Lulus Verifikasi Dewan Pers No.126/DP-Terverifikasi/K/X/2017

Tahupun Pura-pura Tak Tahu
Oleh : Nessa Kartika
Kamis | 10-02-2011 | 10:38 WIB
re.gif Honda-Batam

Nessa Kartika. (Foto: Doc).

Singapura, batamtoday - Di Singapura sekarang sedang heboh tentang rencana kenaikan gaji untuk para BMI Buruh Migran Indonesia) di Singapura. Peraturan baru ini jelas membuat para calon majikan di Singapura jumpalitan, selain bayar lebih mahal, levy (pajak atas pemakaian jasa BMI) membuat beban pengeluaran mereka bertambah.

Dilain pihak, agensi mengeluh karena kurangnya pasokan wanita Indonesia yang dibilang manis dan manut untuk bersedia bekerja di Singapura, karena gaji di Singapura jauh lebih rendah dari gaji di negara lain seperti Hongkong dan Taiwan.

Ada yang mengecapku aneh, karena aku adalah mantan BMI Hongkong yang sekarang ini bekerja juga sebagai BMI tapi di Singapura.
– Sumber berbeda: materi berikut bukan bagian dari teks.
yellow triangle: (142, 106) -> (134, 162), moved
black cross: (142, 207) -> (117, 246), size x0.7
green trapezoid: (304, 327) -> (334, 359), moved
Mereka bilang aku bodoh karena 'turun pangkat'. Ibarat sudah lulus SMP kok masuk SD lagi.

Aku merasa lebih aneh ketika pertama kalinya menjejakkan kaki di Singapura ini, lagu pertama yang kudengar di negeri Singa ini adalah lagu Menghapus Jejak-nya Peterpan. Lagu Indonesia adalah satu diantara banyak hal yang tidak pernah kudengar di negeri Bauhinia.

Perasaan aku berada di rumah membuatku mengharu-biru. Aku langsung yakin aku bakal betah.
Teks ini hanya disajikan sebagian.